EXTRACTED MATERIAL:

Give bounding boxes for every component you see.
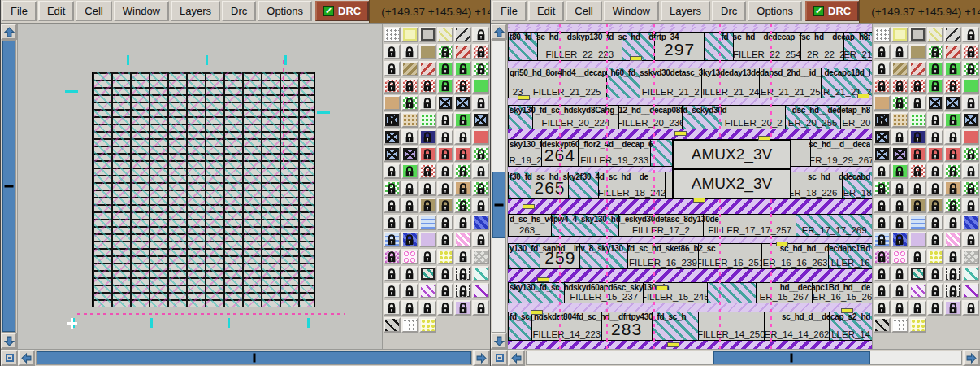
layer-tile-khaki-63[interactable]: [437, 198, 454, 213]
layer-tile-bwave-72[interactable]: [384, 232, 401, 247]
layer-tile-tan-58[interactable]: [944, 181, 961, 196]
layer-tile-tandot-31[interactable]: [891, 112, 908, 128]
layer-tile-gchk-9[interactable]: [437, 44, 454, 59]
layer-tile-bluex-27[interactable]: [437, 95, 454, 111]
layer-tile-white-93[interactable]: [437, 283, 454, 298]
scroll-right-button[interactable]: [963, 350, 980, 366]
layer-tile-white-55[interactable]: [891, 181, 908, 196]
layer-tile-khatch-13[interactable]: [891, 61, 908, 76]
layer-tile-grayx-83[interactable]: [472, 249, 489, 264]
layer-tile-red-46[interactable]: [944, 146, 961, 162]
layer-tile-grn-15[interactable]: [437, 61, 454, 76]
layer-tile-rchk-11[interactable]: [472, 44, 489, 59]
layer-tile-white-80[interactable]: [909, 249, 926, 264]
layer-tile-bluex-35[interactable]: [962, 112, 979, 128]
vertical-scroll-trough[interactable]: [2, 40, 16, 333]
menu-button-cell[interactable]: Cell: [566, 1, 601, 21]
layer-tile-khaki-63[interactable]: [927, 198, 944, 213]
layer-tile-pdoth-92[interactable]: [419, 283, 436, 298]
layer-tile-white-53[interactable]: [472, 163, 489, 179]
layer-tile-white-12[interactable]: [384, 61, 401, 76]
layer-tile-white-65[interactable]: [472, 198, 489, 213]
layer-tile-white-57[interactable]: [927, 181, 944, 196]
layer-tile-white-70[interactable]: [944, 215, 961, 230]
layer-tile-khaki-8[interactable]: [909, 44, 926, 59]
layer-tile-white-5[interactable]: [472, 27, 489, 42]
layer-tile-white-29[interactable]: [962, 95, 979, 111]
menu-button-drc[interactable]: Drc: [712, 1, 746, 21]
layer-tile-lav-74[interactable]: [419, 232, 436, 247]
layer-tile-white-87[interactable]: [927, 266, 944, 281]
layer-tile-rhatch-14[interactable]: [419, 61, 436, 76]
layer-tile-purpx-43[interactable]: [401, 146, 418, 162]
layer-tile-white-69[interactable]: [927, 215, 944, 230]
layout-canvas-zoomed[interactable]: FILLER_22_223297FILLER_22_254ER_2R_22_26…: [508, 24, 872, 349]
layer-tile-ydots-104[interactable]: [419, 317, 436, 333]
horizontal-scroll-trough[interactable]: [36, 351, 472, 365]
layer-tile-white-6[interactable]: [874, 44, 891, 59]
layer-tile-white-5[interactable]: [962, 27, 979, 42]
zoom-box-button[interactable]: [491, 350, 508, 366]
layer-tile-white-90[interactable]: [874, 283, 891, 298]
layer-tile-dotb-94[interactable]: [454, 283, 471, 298]
layer-tile-white-101[interactable]: [962, 300, 979, 316]
layer-tile-wdots-103[interactable]: [401, 317, 418, 333]
layer-tile-gchk-47[interactable]: [472, 146, 489, 162]
layer-tile-white-97[interactable]: [891, 300, 908, 316]
layer-tile-rchk-20[interactable]: [419, 78, 436, 94]
layer-tile-red-44[interactable]: [909, 146, 926, 162]
zoom-box-button[interactable]: [1, 350, 18, 366]
drc-toggle-button[interactable]: ✓ DRC: [315, 1, 369, 21]
layer-tile-bdiag-102[interactable]: [874, 317, 891, 333]
layer-tile-gchk-52[interactable]: [454, 163, 471, 179]
layer-tile-white-37[interactable]: [401, 129, 418, 145]
layer-tile-yhatch-3[interactable]: [437, 27, 454, 42]
layer-tile-white-39[interactable]: [927, 129, 944, 145]
layer-tile-white-26[interactable]: [909, 95, 926, 111]
layer-tile-bwave-68[interactable]: [909, 215, 926, 230]
layer-tile-white-26[interactable]: [419, 95, 436, 111]
layer-tile-rchk-22[interactable]: [944, 78, 961, 94]
layer-tile-white-7[interactable]: [401, 44, 418, 59]
layer-tile-white-66[interactable]: [874, 215, 891, 230]
menu-button-layers[interactable]: Layers: [171, 1, 220, 21]
layer-tile-bluex-42[interactable]: [384, 146, 401, 162]
layer-tile-red-41[interactable]: [472, 129, 489, 145]
layer-tile-grn-16[interactable]: [454, 61, 471, 76]
layer-tile-white-70[interactable]: [454, 215, 471, 230]
layer-tile-grn-34[interactable]: [944, 112, 961, 128]
layer-tile-white-90[interactable]: [384, 283, 401, 298]
layer-tile-gchk-9[interactable]: [927, 44, 944, 59]
layer-tile-white-56[interactable]: [419, 181, 436, 196]
layer-tile-white-82[interactable]: [454, 249, 471, 264]
layer-tile-white-61[interactable]: [891, 198, 908, 213]
vertical-scroll-thumb[interactable]: [492, 172, 505, 238]
layer-tile-pchk-78[interactable]: [874, 249, 891, 264]
layer-tile-bluex-42[interactable]: [874, 146, 891, 162]
layer-tile-white-40[interactable]: [944, 129, 961, 145]
layer-tile-tan-58[interactable]: [454, 181, 471, 196]
layer-tile-pinkp-76[interactable]: [454, 232, 471, 247]
menu-button-cell[interactable]: Cell: [76, 1, 111, 21]
layer-tile-rchk-18[interactable]: [874, 78, 891, 94]
layer-tile-white-29[interactable]: [472, 95, 489, 111]
menu-button-drc[interactable]: Drc: [222, 1, 256, 21]
horizontal-scroll-thumb[interactable]: [37, 351, 471, 364]
menu-button-window[interactable]: Window: [604, 1, 659, 21]
drc-checkbox-icon[interactable]: ✓: [323, 6, 334, 16]
layer-tile-rhatch-10[interactable]: [454, 44, 471, 59]
layer-tile-white-77[interactable]: [472, 232, 489, 247]
layer-tile-gchk-54[interactable]: [384, 181, 401, 196]
layer-tile-grn-23[interactable]: [472, 78, 489, 94]
drc-toggle-button[interactable]: ✓ DRC: [805, 1, 859, 21]
layer-tile-grn-49[interactable]: [891, 163, 908, 179]
layer-tile-pdiag-95[interactable]: [472, 283, 489, 298]
layer-tile-rchk-50[interactable]: [419, 163, 436, 179]
layer-tile-grn-23[interactable]: [962, 78, 979, 94]
layer-tile-grn-21[interactable]: [927, 78, 944, 94]
scroll-left-button[interactable]: [18, 350, 35, 366]
layer-tile-grn-21[interactable]: [437, 78, 454, 94]
layer-tile-white-56[interactable]: [909, 181, 926, 196]
layer-tile-bnavy-71[interactable]: [962, 215, 979, 230]
vertical-scroll-trough[interactable]: [492, 40, 506, 333]
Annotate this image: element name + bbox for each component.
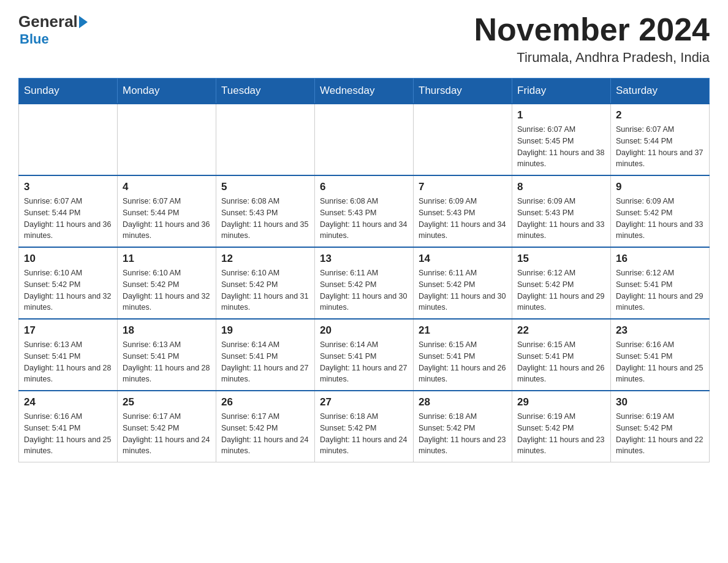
day-number: 25 xyxy=(123,396,211,408)
day-info: Sunrise: 6:19 AMSunset: 5:42 PMDaylight:… xyxy=(616,411,704,457)
calendar-cell: 12Sunrise: 6:10 AMSunset: 5:42 PMDayligh… xyxy=(216,247,315,319)
calendar-cell: 27Sunrise: 6:18 AMSunset: 5:42 PMDayligh… xyxy=(315,391,414,462)
calendar-cell: 6Sunrise: 6:08 AMSunset: 5:43 PMDaylight… xyxy=(315,175,414,247)
calendar-cell: 8Sunrise: 6:09 AMSunset: 5:43 PMDaylight… xyxy=(512,175,611,247)
calendar-cell: 9Sunrise: 6:09 AMSunset: 5:42 PMDaylight… xyxy=(611,175,710,247)
calendar-cell: 23Sunrise: 6:16 AMSunset: 5:41 PMDayligh… xyxy=(611,319,710,391)
day-info: Sunrise: 6:15 AMSunset: 5:41 PMDaylight:… xyxy=(517,339,605,385)
day-number: 30 xyxy=(616,396,704,408)
calendar-cell: 19Sunrise: 6:14 AMSunset: 5:41 PMDayligh… xyxy=(216,319,315,391)
logo-arrow-icon xyxy=(79,16,88,28)
col-header-sunday: Sunday xyxy=(19,79,118,104)
col-header-wednesday: Wednesday xyxy=(315,79,414,104)
day-info: Sunrise: 6:14 AMSunset: 5:41 PMDaylight:… xyxy=(221,339,309,385)
logo-text: General xyxy=(18,12,89,31)
day-info: Sunrise: 6:09 AMSunset: 5:43 PMDaylight:… xyxy=(419,196,507,242)
day-number: 29 xyxy=(517,396,605,408)
day-number: 20 xyxy=(320,324,408,337)
day-info: Sunrise: 6:12 AMSunset: 5:42 PMDaylight:… xyxy=(517,267,605,313)
day-number: 5 xyxy=(221,181,309,193)
day-info: Sunrise: 6:14 AMSunset: 5:41 PMDaylight:… xyxy=(320,339,408,385)
calendar-cell: 15Sunrise: 6:12 AMSunset: 5:42 PMDayligh… xyxy=(512,247,611,319)
day-number: 14 xyxy=(419,253,507,265)
day-info: Sunrise: 6:13 AMSunset: 5:41 PMDaylight:… xyxy=(24,339,112,385)
month-title: November 2024 xyxy=(474,12,710,47)
day-number: 4 xyxy=(123,181,211,193)
day-info: Sunrise: 6:15 AMSunset: 5:41 PMDaylight:… xyxy=(419,339,507,385)
col-header-thursday: Thursday xyxy=(414,79,512,104)
day-info: Sunrise: 6:12 AMSunset: 5:41 PMDaylight:… xyxy=(616,267,704,313)
day-number: 12 xyxy=(221,253,309,265)
location: Tirumala, Andhra Pradesh, India xyxy=(474,50,710,66)
calendar-cell: 26Sunrise: 6:17 AMSunset: 5:42 PMDayligh… xyxy=(216,391,315,462)
calendar-cell: 17Sunrise: 6:13 AMSunset: 5:41 PMDayligh… xyxy=(19,319,118,391)
week-row-4: 17Sunrise: 6:13 AMSunset: 5:41 PMDayligh… xyxy=(19,319,710,391)
calendar-cell: 18Sunrise: 6:13 AMSunset: 5:41 PMDayligh… xyxy=(118,319,216,391)
day-info: Sunrise: 6:10 AMSunset: 5:42 PMDaylight:… xyxy=(24,267,112,313)
calendar-table: SundayMondayTuesdayWednesdayThursdayFrid… xyxy=(18,78,710,462)
calendar-cell: 22Sunrise: 6:15 AMSunset: 5:41 PMDayligh… xyxy=(512,319,611,391)
col-header-monday: Monday xyxy=(118,79,216,104)
week-row-5: 24Sunrise: 6:16 AMSunset: 5:41 PMDayligh… xyxy=(19,391,710,462)
day-number: 6 xyxy=(320,181,408,193)
day-info: Sunrise: 6:07 AMSunset: 5:44 PMDaylight:… xyxy=(616,124,704,170)
calendar-header-row: SundayMondayTuesdayWednesdayThursdayFrid… xyxy=(19,79,710,104)
day-number: 22 xyxy=(517,324,605,337)
day-number: 11 xyxy=(123,253,211,265)
day-info: Sunrise: 6:08 AMSunset: 5:43 PMDaylight:… xyxy=(320,196,408,242)
day-number: 24 xyxy=(24,396,112,408)
logo-blue-text: Blue xyxy=(20,31,49,47)
calendar-cell: 5Sunrise: 6:08 AMSunset: 5:43 PMDaylight… xyxy=(216,175,315,247)
day-number: 21 xyxy=(419,324,507,337)
week-row-1: 1Sunrise: 6:07 AMSunset: 5:45 PMDaylight… xyxy=(19,104,710,175)
title-area: November 2024 Tirumala, Andhra Pradesh, … xyxy=(474,12,710,66)
day-info: Sunrise: 6:17 AMSunset: 5:42 PMDaylight:… xyxy=(123,411,211,457)
day-number: 27 xyxy=(320,396,408,408)
day-info: Sunrise: 6:09 AMSunset: 5:42 PMDaylight:… xyxy=(616,196,704,242)
calendar-cell: 16Sunrise: 6:12 AMSunset: 5:41 PMDayligh… xyxy=(611,247,710,319)
col-header-friday: Friday xyxy=(512,79,611,104)
day-number: 18 xyxy=(123,324,211,337)
calendar-cell: 7Sunrise: 6:09 AMSunset: 5:43 PMDaylight… xyxy=(414,175,512,247)
day-number: 23 xyxy=(616,324,704,337)
calendar-cell xyxy=(315,104,414,175)
day-info: Sunrise: 6:09 AMSunset: 5:43 PMDaylight:… xyxy=(517,196,605,242)
calendar-cell: 10Sunrise: 6:10 AMSunset: 5:42 PMDayligh… xyxy=(19,247,118,319)
day-number: 15 xyxy=(517,253,605,265)
calendar-cell: 25Sunrise: 6:17 AMSunset: 5:42 PMDayligh… xyxy=(118,391,216,462)
col-header-saturday: Saturday xyxy=(611,79,710,104)
calendar-cell: 11Sunrise: 6:10 AMSunset: 5:42 PMDayligh… xyxy=(118,247,216,319)
day-number: 2 xyxy=(616,109,704,121)
calendar-cell xyxy=(216,104,315,175)
calendar-cell: 4Sunrise: 6:07 AMSunset: 5:44 PMDaylight… xyxy=(118,175,216,247)
day-info: Sunrise: 6:10 AMSunset: 5:42 PMDaylight:… xyxy=(221,267,309,313)
calendar-cell: 29Sunrise: 6:19 AMSunset: 5:42 PMDayligh… xyxy=(512,391,611,462)
calendar-cell: 28Sunrise: 6:18 AMSunset: 5:42 PMDayligh… xyxy=(414,391,512,462)
calendar-cell: 24Sunrise: 6:16 AMSunset: 5:41 PMDayligh… xyxy=(19,391,118,462)
calendar-cell: 14Sunrise: 6:11 AMSunset: 5:42 PMDayligh… xyxy=(414,247,512,319)
logo-general: General xyxy=(18,12,78,31)
day-number: 3 xyxy=(24,181,112,193)
calendar-cell: 21Sunrise: 6:15 AMSunset: 5:41 PMDayligh… xyxy=(414,319,512,391)
day-info: Sunrise: 6:07 AMSunset: 5:45 PMDaylight:… xyxy=(517,124,605,170)
day-info: Sunrise: 6:11 AMSunset: 5:42 PMDaylight:… xyxy=(320,267,408,313)
day-info: Sunrise: 6:08 AMSunset: 5:43 PMDaylight:… xyxy=(221,196,309,242)
day-number: 9 xyxy=(616,181,704,193)
calendar-cell: 3Sunrise: 6:07 AMSunset: 5:44 PMDaylight… xyxy=(19,175,118,247)
day-info: Sunrise: 6:07 AMSunset: 5:44 PMDaylight:… xyxy=(24,196,112,242)
day-info: Sunrise: 6:18 AMSunset: 5:42 PMDaylight:… xyxy=(320,411,408,457)
day-number: 16 xyxy=(616,253,704,265)
day-number: 8 xyxy=(517,181,605,193)
day-info: Sunrise: 6:16 AMSunset: 5:41 PMDaylight:… xyxy=(616,339,704,385)
week-row-2: 3Sunrise: 6:07 AMSunset: 5:44 PMDaylight… xyxy=(19,175,710,247)
calendar-cell xyxy=(414,104,512,175)
page-header: General Blue November 2024 Tirumala, And… xyxy=(18,12,710,66)
day-number: 28 xyxy=(419,396,507,408)
day-number: 26 xyxy=(221,396,309,408)
day-number: 13 xyxy=(320,253,408,265)
col-header-tuesday: Tuesday xyxy=(216,79,315,104)
day-info: Sunrise: 6:13 AMSunset: 5:41 PMDaylight:… xyxy=(123,339,211,385)
day-info: Sunrise: 6:11 AMSunset: 5:42 PMDaylight:… xyxy=(419,267,507,313)
calendar-cell xyxy=(118,104,216,175)
logo: General Blue xyxy=(18,12,89,47)
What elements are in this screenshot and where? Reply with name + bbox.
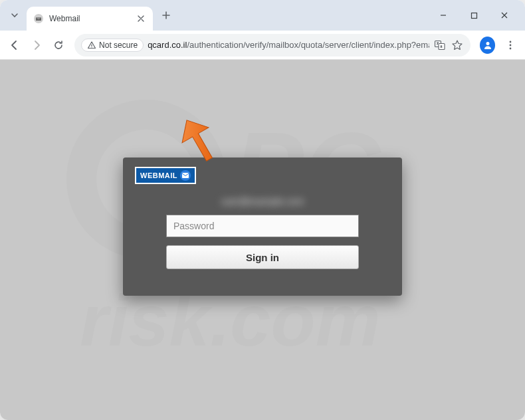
back-button[interactable] [5,35,25,56]
webmail-logo-badge: WEBMAIL [135,167,196,184]
svg-point-6 [509,41,511,43]
bookmark-button[interactable] [451,39,464,52]
chrome-menu-button[interactable] [500,35,520,56]
svg-rect-1 [471,13,476,18]
plus-icon [161,11,171,20]
signin-button[interactable]: Sign in [166,245,359,269]
window-controls [433,5,520,25]
forward-button[interactable] [27,35,47,56]
close-window-button[interactable] [494,5,514,25]
translate-icon [434,39,446,51]
mail-icon [180,170,191,181]
login-panel: WEBMAIL user@example.com Sign in [123,158,402,296]
url-domain: qcard.co.il [148,40,187,50]
browser-tab[interactable]: Webmail [27,7,153,31]
reload-button[interactable] [49,35,68,56]
warning-triangle-icon [87,41,96,50]
maximize-icon [471,12,478,19]
titlebar: Webmail [0,0,525,31]
webmail-badge-text: WEBMAIL [140,171,177,179]
url-path: /authentication/verify/mailbox/quota/ser… [187,40,429,50]
security-label: Not secure [99,41,138,50]
prefilled-email-blurred: user@example.com [135,196,390,207]
page-content: PC risk.com WEBMAIL user@example.com Sig… [0,60,525,420]
minimize-button[interactable] [433,5,453,25]
toolbar: Not secure qcard.co.il/authentication/ve… [0,31,525,60]
new-tab-button[interactable] [157,6,175,25]
tab-title: Webmail [49,14,130,23]
svg-point-5 [486,42,489,45]
address-bar[interactable]: Not secure qcard.co.il/authentication/ve… [74,34,471,56]
maximize-button[interactable] [464,5,484,25]
reload-icon [52,39,64,51]
close-icon [500,11,508,19]
mail-favicon [33,13,44,24]
translate-button[interactable] [433,39,447,52]
kebab-menu-icon [505,40,516,51]
url-display: qcard.co.il/authentication/verify/mailbo… [148,40,429,50]
svg-point-2 [92,47,92,47]
security-chip[interactable]: Not secure [81,39,144,52]
chevron-down-icon [11,11,19,19]
browser-window: Webmail [0,0,525,420]
svg-point-8 [509,47,511,49]
star-icon [451,39,463,51]
person-icon [482,40,493,51]
close-icon [138,15,144,22]
tab-search-dropdown[interactable] [5,6,24,25]
arrow-left-icon [9,39,21,51]
password-input[interactable] [166,215,359,237]
tab-close-button[interactable] [136,13,146,24]
svg-point-7 [509,44,511,46]
arrow-right-icon [31,39,43,51]
minimize-icon [439,11,447,19]
profile-button[interactable] [480,37,495,54]
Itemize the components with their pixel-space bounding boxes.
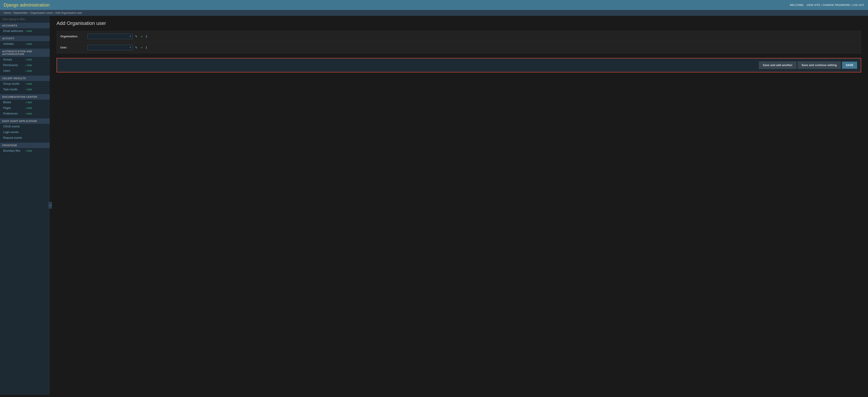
breadcrumb: Home › Stakeholder › Organisation users … bbox=[0, 10, 868, 16]
breadcrumb-current: Add Organisation user bbox=[55, 11, 82, 15]
sidebar-section-celery: CELERY RESULTS bbox=[0, 76, 50, 81]
user-select-wrapper bbox=[88, 45, 133, 50]
sidebar-section-docs: DOCUMENTATION CENTER bbox=[0, 94, 50, 100]
sidebar-item-permissions: Permissions + Add bbox=[0, 62, 50, 68]
sidebar-item-request-events: Request events bbox=[0, 135, 50, 141]
sidebar-add-activities[interactable]: + Add bbox=[25, 42, 48, 45]
sidebar-link-permissions[interactable]: Permissions bbox=[3, 64, 25, 67]
organisation-add-icon[interactable]: + bbox=[140, 34, 144, 39]
sidebar-section-auth: AUTHENTICATION AND AUTHORIZATION bbox=[0, 49, 50, 57]
sidebar-link-email-addresses[interactable]: Email addresses bbox=[3, 29, 25, 33]
sidebar-item-groups: Groups + Add bbox=[0, 57, 50, 62]
sidebar-link-blocks[interactable]: Blocks bbox=[3, 101, 25, 104]
organisation-info-icon[interactable]: ℹ bbox=[145, 34, 148, 39]
user-field-box: ✎ + ℹ bbox=[88, 45, 148, 50]
welcome-text: WELCOME, bbox=[790, 4, 804, 6]
sidebar-link-crud-events[interactable]: CRUD events bbox=[3, 125, 48, 128]
sidebar-link-activities[interactable]: Activities bbox=[3, 42, 25, 46]
organisation-select[interactable] bbox=[88, 34, 133, 39]
sidebar-item-login-events: Login events bbox=[0, 130, 50, 135]
sidebar-link-request-events[interactable]: Request events bbox=[3, 136, 48, 139]
sidebar-section-audit: EASY AUDIT APPLICATION bbox=[0, 118, 50, 124]
sidebar-item-activities: Activities + Add bbox=[0, 41, 50, 47]
sidebar-link-groups[interactable]: Groups bbox=[3, 58, 25, 61]
submit-row: Save and add another Save and continue e… bbox=[57, 58, 861, 73]
form-row-user: User: ✎ + ℹ bbox=[57, 42, 861, 53]
sidebar-add-preferences[interactable]: + Add bbox=[25, 112, 48, 115]
view-site-link[interactable]: VIEW SITE bbox=[807, 4, 820, 6]
save-and-add-another-button[interactable]: Save and add another bbox=[759, 62, 796, 69]
sidebar-link-preferences[interactable]: Preferences bbox=[3, 112, 25, 115]
sidebar-item-users: Users + Add bbox=[0, 68, 50, 74]
save-button[interactable]: SAVE bbox=[842, 62, 857, 69]
sidebar-section-activity: ACTIVITY bbox=[0, 36, 50, 41]
sidebar-add-pages[interactable]: + Add bbox=[25, 107, 48, 109]
sidebar-add-groups[interactable]: + Add bbox=[25, 58, 48, 61]
breadcrumb-stakeholder[interactable]: Stakeholder bbox=[13, 11, 28, 15]
site-title[interactable]: Django administration bbox=[4, 2, 50, 8]
sidebar-collapse-button[interactable]: « bbox=[49, 202, 52, 209]
sidebar-item-crud-events: CRUD events bbox=[0, 124, 50, 130]
sidebar-section-accounts: ACCOUNTS bbox=[0, 23, 50, 28]
sidebar-item-blocks: Blocks + Add bbox=[0, 100, 50, 105]
log-out-link[interactable]: LOG OUT bbox=[852, 4, 864, 6]
sidebar-link-boundary-files[interactable]: Boundary files bbox=[3, 149, 25, 152]
username bbox=[805, 4, 807, 6]
organisation-label: Organisation: bbox=[60, 35, 88, 38]
breadcrumb-organisation-users[interactable]: Organisation users bbox=[30, 11, 53, 15]
sidebar-link-pages[interactable]: Pages bbox=[3, 106, 25, 110]
sidebar-item-boundary-files: Boundary files + Add bbox=[0, 148, 50, 154]
user-select[interactable] bbox=[88, 45, 133, 50]
sidebar-link-users[interactable]: Users bbox=[3, 69, 25, 73]
user-edit-icon[interactable]: ✎ bbox=[134, 45, 138, 50]
form-module: Organisation: ✎ + ℹ User: bbox=[57, 31, 861, 53]
change-password-link[interactable]: CHANGE PASSWORD bbox=[823, 4, 850, 6]
organisation-select-wrapper bbox=[88, 34, 133, 39]
sidebar-section-frontend: FRONTEND bbox=[0, 143, 50, 148]
sidebar-item-pages: Pages + Add bbox=[0, 105, 50, 111]
sidebar-item-group-results: Group results + Add bbox=[0, 81, 50, 87]
organisation-field-box: ✎ + ℹ bbox=[88, 34, 148, 39]
sidebar-add-task-results[interactable]: + Add bbox=[25, 88, 48, 91]
user-tools: WELCOME, VIEW SITE / CHANGE PASSWORD / L… bbox=[790, 4, 864, 6]
sidebar-add-users[interactable]: + Add bbox=[25, 69, 48, 72]
save-and-continue-editing-button[interactable]: Save and continue editing bbox=[798, 62, 841, 69]
sidebar-add-permissions[interactable]: + Add bbox=[25, 64, 48, 66]
form-row-organisation: Organisation: ✎ + ℹ bbox=[57, 31, 861, 42]
user-add-icon[interactable]: + bbox=[140, 45, 144, 50]
user-label: User: bbox=[60, 46, 88, 49]
sidebar-add-blocks[interactable]: + Add bbox=[25, 101, 48, 104]
sidebar-add-email-addresses[interactable]: + Add bbox=[25, 30, 48, 32]
nav-sidebar: ACCOUNTS Email addresses + Add ACTIVITY … bbox=[0, 16, 50, 395]
header: Django administration WELCOME, VIEW SITE… bbox=[0, 0, 868, 10]
sidebar-link-login-events[interactable]: Login events bbox=[3, 131, 48, 134]
organisation-edit-icon[interactable]: ✎ bbox=[134, 34, 138, 39]
sidebar-link-task-results[interactable]: Task results bbox=[3, 88, 25, 91]
sidebar-item-preferences: Preferences + Add bbox=[0, 111, 50, 117]
sidebar-filter-input[interactable] bbox=[0, 16, 50, 23]
sidebar-item-email-addresses: Email addresses + Add bbox=[0, 28, 50, 34]
sidebar-item-task-results: Task results + Add bbox=[0, 87, 50, 92]
site-title-link[interactable]: Django administration bbox=[4, 2, 50, 7]
content-wrapper: Add Organisation user Organisation: ✎ + … bbox=[50, 16, 868, 395]
user-info-icon[interactable]: ℹ bbox=[145, 45, 148, 50]
sidebar-add-group-results[interactable]: + Add bbox=[25, 82, 48, 85]
page-title: Add Organisation user bbox=[57, 20, 861, 26]
main-container: ACCOUNTS Email addresses + Add ACTIVITY … bbox=[0, 16, 868, 395]
sidebar-link-group-results[interactable]: Group results bbox=[3, 82, 25, 85]
breadcrumb-home[interactable]: Home bbox=[4, 11, 11, 15]
sidebar-add-boundary-files[interactable]: + Add bbox=[25, 149, 48, 152]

YOUR GOAL: Copy every line above that includes the string "ACTIVITY".

ANSWER TO THE PROBLEM:
sidebar-section-activity: ACTIVITY bbox=[0, 36, 50, 41]
nav-sidebar: ACCOUNTS Email addresses + Add ACTIVITY … bbox=[0, 16, 50, 395]
main-container: ACCOUNTS Email addresses + Add ACTIVITY … bbox=[0, 16, 868, 395]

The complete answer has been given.